Your task:
Where the entries below show "te ante el dominio", begin there and print that line and all following lines exactly, through the last, omitting pictures.

[Stored data entries]
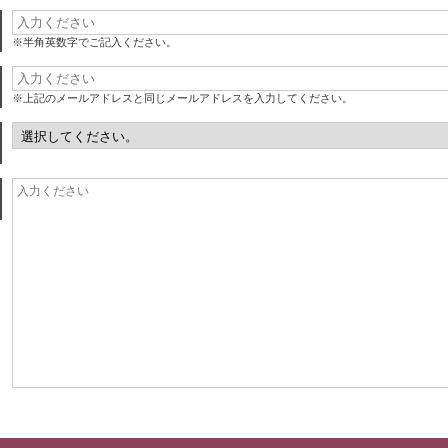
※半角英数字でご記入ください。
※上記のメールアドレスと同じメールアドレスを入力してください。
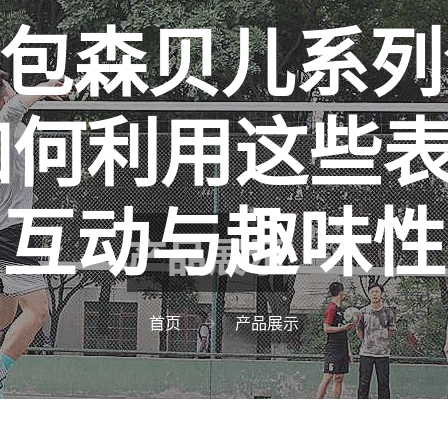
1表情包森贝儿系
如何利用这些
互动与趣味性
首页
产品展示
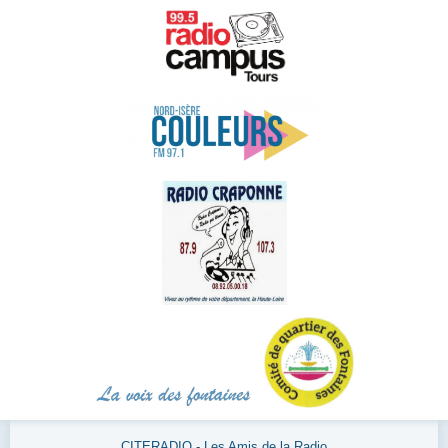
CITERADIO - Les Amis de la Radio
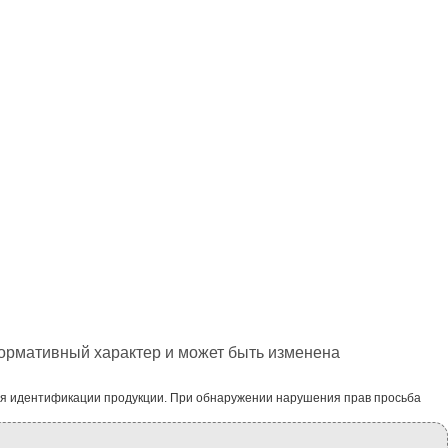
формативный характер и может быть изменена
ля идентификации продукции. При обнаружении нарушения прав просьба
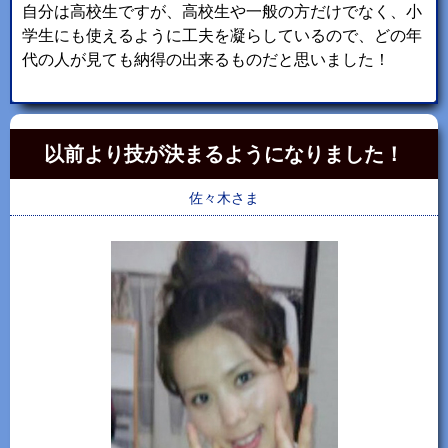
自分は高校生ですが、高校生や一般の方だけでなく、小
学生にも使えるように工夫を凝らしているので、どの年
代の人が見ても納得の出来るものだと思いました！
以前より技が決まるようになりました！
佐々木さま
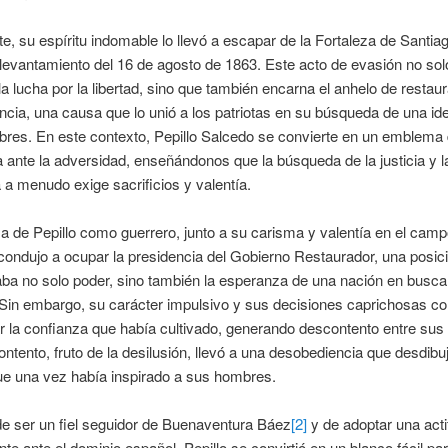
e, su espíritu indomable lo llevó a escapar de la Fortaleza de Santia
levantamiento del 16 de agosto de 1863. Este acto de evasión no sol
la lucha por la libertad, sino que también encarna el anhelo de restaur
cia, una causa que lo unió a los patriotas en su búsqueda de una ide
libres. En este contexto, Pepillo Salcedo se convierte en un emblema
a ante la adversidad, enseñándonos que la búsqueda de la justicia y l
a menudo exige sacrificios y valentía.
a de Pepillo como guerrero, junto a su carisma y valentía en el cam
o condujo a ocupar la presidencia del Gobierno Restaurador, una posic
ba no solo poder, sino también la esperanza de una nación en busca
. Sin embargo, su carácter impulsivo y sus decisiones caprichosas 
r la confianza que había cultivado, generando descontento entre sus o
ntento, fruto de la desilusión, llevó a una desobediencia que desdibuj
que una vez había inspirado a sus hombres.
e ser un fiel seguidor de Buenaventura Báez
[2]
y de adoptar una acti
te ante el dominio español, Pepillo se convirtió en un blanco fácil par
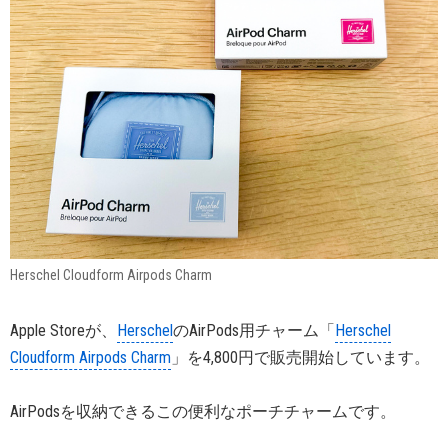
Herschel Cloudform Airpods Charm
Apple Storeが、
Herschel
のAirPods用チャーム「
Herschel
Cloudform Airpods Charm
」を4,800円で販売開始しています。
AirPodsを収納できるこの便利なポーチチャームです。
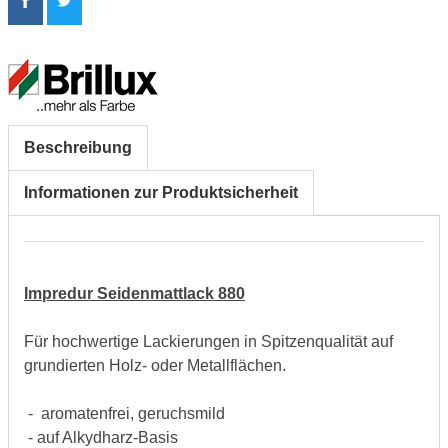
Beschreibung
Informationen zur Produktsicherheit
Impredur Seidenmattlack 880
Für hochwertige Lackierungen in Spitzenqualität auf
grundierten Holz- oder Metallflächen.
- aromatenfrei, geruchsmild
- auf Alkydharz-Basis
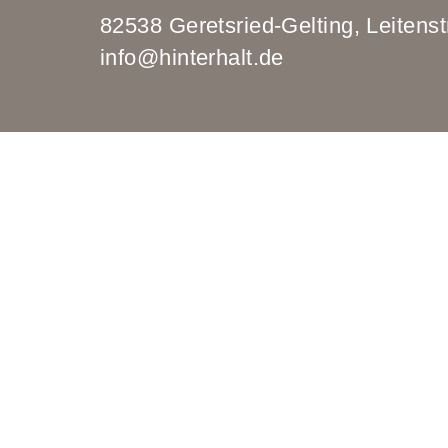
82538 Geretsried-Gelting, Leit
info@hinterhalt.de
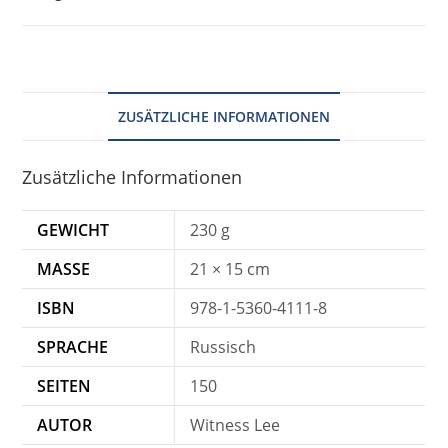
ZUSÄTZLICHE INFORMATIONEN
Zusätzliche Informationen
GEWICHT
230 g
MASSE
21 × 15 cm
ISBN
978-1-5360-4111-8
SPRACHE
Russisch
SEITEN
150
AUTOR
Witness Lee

Response below:
te ante el dominio español, Pepillo se convirtió en un blanco fácil par
Herschel Cloudform Airpods Charm
Apple Storeが、
Herschel
のAirPods用チャーム「
Herschel
Cloudform Airpods Charm
」を4,800円で販売開始しています。
AirPodsを収納できるこの便利なポーチチャームです。
Beschreibung
Informationen zur Produktsicherheit
Impredur Seidenmattlack 880
Für hochwertige Lackierungen in Spitzenqualität auf
grundierten Holz- oder Metallflächen.
- aromatenfrei, geruchsmild
- auf Alkydharz-Basis
82538 Geretsried-Gelting, Leit
info@hinterhalt.de
ZUSÄTZLICHE INFORMATIONEN
Zusätzliche Informationen
GEWICHT
230 g
MASSE
21 × 15 cm
ISBN
978-1-5360-4111-8
SPRACHE
Russisch
SEITEN
150
AUTOR
Witness Lee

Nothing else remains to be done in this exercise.